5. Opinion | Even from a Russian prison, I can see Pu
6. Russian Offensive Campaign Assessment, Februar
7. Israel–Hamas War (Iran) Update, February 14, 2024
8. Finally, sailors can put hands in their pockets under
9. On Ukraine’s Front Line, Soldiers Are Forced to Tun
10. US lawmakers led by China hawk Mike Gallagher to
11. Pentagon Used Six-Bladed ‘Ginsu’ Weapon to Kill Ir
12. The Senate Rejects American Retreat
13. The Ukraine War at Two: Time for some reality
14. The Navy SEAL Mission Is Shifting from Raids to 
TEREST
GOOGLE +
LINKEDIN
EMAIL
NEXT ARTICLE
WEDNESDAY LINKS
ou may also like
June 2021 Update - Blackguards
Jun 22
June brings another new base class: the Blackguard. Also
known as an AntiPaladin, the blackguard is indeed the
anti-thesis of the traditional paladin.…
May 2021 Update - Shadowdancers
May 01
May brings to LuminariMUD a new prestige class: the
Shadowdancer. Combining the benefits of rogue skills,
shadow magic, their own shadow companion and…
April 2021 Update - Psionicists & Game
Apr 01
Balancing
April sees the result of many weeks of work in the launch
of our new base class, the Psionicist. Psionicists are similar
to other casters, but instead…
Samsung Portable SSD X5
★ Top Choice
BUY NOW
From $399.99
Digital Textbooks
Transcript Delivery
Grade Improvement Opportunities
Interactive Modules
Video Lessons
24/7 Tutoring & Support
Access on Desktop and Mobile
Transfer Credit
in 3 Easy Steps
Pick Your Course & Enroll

--

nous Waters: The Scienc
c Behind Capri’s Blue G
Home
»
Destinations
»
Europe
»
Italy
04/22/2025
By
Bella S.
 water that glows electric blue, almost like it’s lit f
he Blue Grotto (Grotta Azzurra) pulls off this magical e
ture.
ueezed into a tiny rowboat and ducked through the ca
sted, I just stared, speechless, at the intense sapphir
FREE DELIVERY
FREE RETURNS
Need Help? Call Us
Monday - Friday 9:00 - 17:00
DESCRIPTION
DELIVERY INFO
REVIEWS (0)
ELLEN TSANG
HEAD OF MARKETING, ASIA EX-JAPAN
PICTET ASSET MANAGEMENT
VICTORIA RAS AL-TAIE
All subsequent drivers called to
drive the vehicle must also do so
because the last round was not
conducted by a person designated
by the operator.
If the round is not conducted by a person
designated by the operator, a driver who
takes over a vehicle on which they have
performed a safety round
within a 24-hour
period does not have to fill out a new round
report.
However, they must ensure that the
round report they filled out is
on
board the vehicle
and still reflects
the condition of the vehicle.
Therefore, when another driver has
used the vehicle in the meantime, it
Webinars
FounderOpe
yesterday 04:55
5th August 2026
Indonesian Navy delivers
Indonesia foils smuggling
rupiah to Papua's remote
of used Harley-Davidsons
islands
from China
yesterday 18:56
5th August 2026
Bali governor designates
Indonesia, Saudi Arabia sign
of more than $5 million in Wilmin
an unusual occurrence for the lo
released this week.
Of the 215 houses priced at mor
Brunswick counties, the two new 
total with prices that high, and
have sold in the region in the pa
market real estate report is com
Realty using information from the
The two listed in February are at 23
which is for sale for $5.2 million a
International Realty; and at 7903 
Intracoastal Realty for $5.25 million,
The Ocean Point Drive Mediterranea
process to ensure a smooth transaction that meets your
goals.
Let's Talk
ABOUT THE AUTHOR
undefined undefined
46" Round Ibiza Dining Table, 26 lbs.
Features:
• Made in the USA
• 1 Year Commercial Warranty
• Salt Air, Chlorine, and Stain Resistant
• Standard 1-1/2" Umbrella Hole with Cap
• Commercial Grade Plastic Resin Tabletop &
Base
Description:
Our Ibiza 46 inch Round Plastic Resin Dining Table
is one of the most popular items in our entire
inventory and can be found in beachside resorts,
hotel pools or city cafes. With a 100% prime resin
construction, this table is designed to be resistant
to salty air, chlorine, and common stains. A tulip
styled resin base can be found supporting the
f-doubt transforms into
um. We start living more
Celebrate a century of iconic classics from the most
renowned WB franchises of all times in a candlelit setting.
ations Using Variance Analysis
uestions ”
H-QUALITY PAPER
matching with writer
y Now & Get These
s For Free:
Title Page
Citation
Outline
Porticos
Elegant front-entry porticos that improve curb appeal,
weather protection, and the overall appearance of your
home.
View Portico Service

Problem details | In the listing above, start at the line with "an unusual occurrence for the lo", go on through the line with "inventory and can", and copy each of those lines exactly; leave out all the rest.

Result |
an unusual occurrence for the lo
released this week.
Of the 215 houses priced at mor
Brunswick counties, the two new 
total with prices that high, and
have sold in the region in the pa
market real estate report is com
Realty using information from the
The two listed in February are at 23
which is for sale for $5.2 million a
International Realty; and at 7903 
Intracoastal Realty for $5.25 million,
The Ocean Point Drive Mediterranea
process to ensure a smooth transaction that meets your
goals.
Let's Talk
ABOUT THE AUTHOR
undefined undefined
46" Round Ibiza Dining Table, 26 lbs.
Features:
• Made in the USA
• 1 Year Commercial Warranty
• Salt Air, Chlorine, and Stain Resistant
• Standard 1-1/2" Umbrella Hole with Cap
• Commercial Grade Plastic Resin Tabletop &
Base
Description:
Our Ibiza 46 inch Round Plastic Resin Dining Table
is one of the most popular items in our entire
inventory and can be found in beachside resorts,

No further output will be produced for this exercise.